Part:BBa_K303000:Design

Ptet/ara with J23106

Design Notes

The PCR method was used to assemble the part.

Two sets of promoters were designed to respond to tetracycline and lactose, tetracycline and arabinose, and lactose and arabinose, using J23106 and J23110 as bases. According to literature, a promoter with an activation site that is not activated is not entirely inactive. RNA polymerase can still bind, only the interaction is weaker. Promoters J23106 and J23110 were chose because they are of relatively moderate strength. It is predicted that until arabinose is present in the system, the relative strength of these promoters will be fairly weak. When coupled with weak ribosomal binding sites, the rate at which proteins are translated should be negligible, preventing false positives.

Source

The part contains the constitutive promoter, J23106. It has been modified with two new operator sites.

References

Tet:

1. Lutz R and Bujard H. Independent and tight regulation of transcriptional units in Escherichia coli via the LacR/O, the TetR/O and AraC/I1-I2 regulatory elements.

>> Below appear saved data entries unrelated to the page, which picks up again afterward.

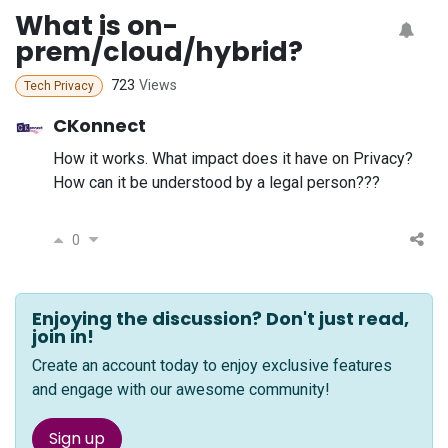
What is on-
prem/cloud/hybrid?
723
Views
Tech Privacy
CKonnect
How it works. What impact does it have on Privacy?
How can it be understood by a legal person???
0
Enjoying the discussion? Don't just read,
join in!
Create an account today to enjoy exclusive features
and engage with our awesome community!
Sign up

Nucleic Acids Res 1997 Mar 15; 25(6) 1203-10. pmid:9092630. PubMed HubMed [Lutz-1997]

Ara:

1. Schlief, R. (2000). Regulation of the L-arabinose operon of Escherichia coli. Trends in Genetics. 16(12):559-565.

2. Khlebnikov A, Datsenko KA, Skaug T, Wanner BL, and Keasling JD. (2001). Homogeneous expression of the PBAD promoter in Escherichia coli by constitutive expression of the low-affinity high-capacity AraE transporter. Microbiology. 147(12):3241-7.